Golf Channel cited unidentified sources at a strip club that Allenby ran up a $3,400 tab at Club Femme Nu. However, Honolulu Police Det. John McCarthy said the report was not true and the police investigation showed Allenby was never in the strip club.

Allenby believes someone slipped a date-rape drug into his drink at the restaurant when he was taking photos, which he said explains the memory loss.

A month after the incident, police arrested a Hawaii man for using Allenby's credit cards. Owen Harbison was sentenced in August to five years.

Through it all, his reputation didn't help.

He is renowned for a fierce temper on the golf course. Allenby once claimed Anthony Kim was out all night before the final day of the Presidents Cup — after Kim had beaten him badly in singles. He mixed it up with Geoff Ogilvy over who was to blame for a team loss in the Presidents Cup at Royal Melbourne two years later. And he has gone through more than a dozen caddies.

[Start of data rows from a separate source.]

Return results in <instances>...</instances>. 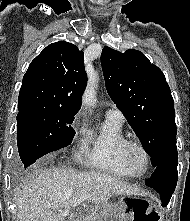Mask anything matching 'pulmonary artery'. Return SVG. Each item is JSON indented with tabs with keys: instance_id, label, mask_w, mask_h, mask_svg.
<instances>
[{
	"instance_id": "obj_1",
	"label": "pulmonary artery",
	"mask_w": 190,
	"mask_h": 221,
	"mask_svg": "<svg viewBox=\"0 0 190 221\" xmlns=\"http://www.w3.org/2000/svg\"><path fill=\"white\" fill-rule=\"evenodd\" d=\"M106 117L107 118L116 119V120H119V121H123L124 120L123 113L115 106H110L106 110Z\"/></svg>"
}]
</instances>
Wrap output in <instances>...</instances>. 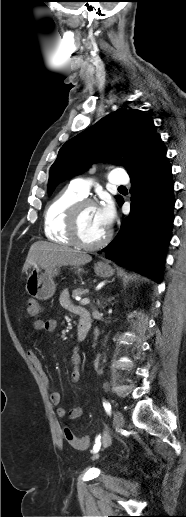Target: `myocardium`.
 <instances>
[{
  "instance_id": "myocardium-1",
  "label": "myocardium",
  "mask_w": 186,
  "mask_h": 517,
  "mask_svg": "<svg viewBox=\"0 0 186 517\" xmlns=\"http://www.w3.org/2000/svg\"><path fill=\"white\" fill-rule=\"evenodd\" d=\"M86 206H96V202L90 198H82L70 208L68 213V233L76 246L87 250L98 249L109 241L111 231L107 230L105 235L95 242H86L83 240L80 235L79 221L81 212Z\"/></svg>"
}]
</instances>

Allenby, however, said he felt as though he went from the victim to the culprit and that it marred the rest of his year.

With 21 victories worldwide — four on the PGA Tour — he made only seven cuts in 29 events and didn't finish in the top 50 on the PGA Tour. He said he has had nightmares of being chased down a street and that he has sought help from a psychologist.

"I needed it to help overcome the stuff I've been dealing with," he said.

He is using his one-time exemption from the PGA Tour career money list to play this year, so he could have just as easily started next week in the California desert. Until last week, he thought about skipping the Sony Open.

"I've always enjoyed coming here, and part of me just wanted to face it on the chin," he said. "I didn't want people to think that I wouldn't come back. Not that I care what people think, but I wanted to come back and play well and move forward."

Allenby remarried in October in Napa, California, the weekend before the Open. His wife had work and did not join him on the Honolulu trip.

He has three top-10s in 14 appearances, including a runner-up finish in 2010 when Ryan Palmer beat him with a birdie on the last hole. He has missed the cut four of the last five years, but still considers Waialae a course he plays well.

"I thought long and hard about not coming," he said. "But I said to (wife) Kym, 'I need to go. I want to go.' I love the golf course. The people are always so friendly to me. I know there will be media and all that, but I'm ready to move on with it. I'm not going to let it bother me. The reason I came here was to play and play well."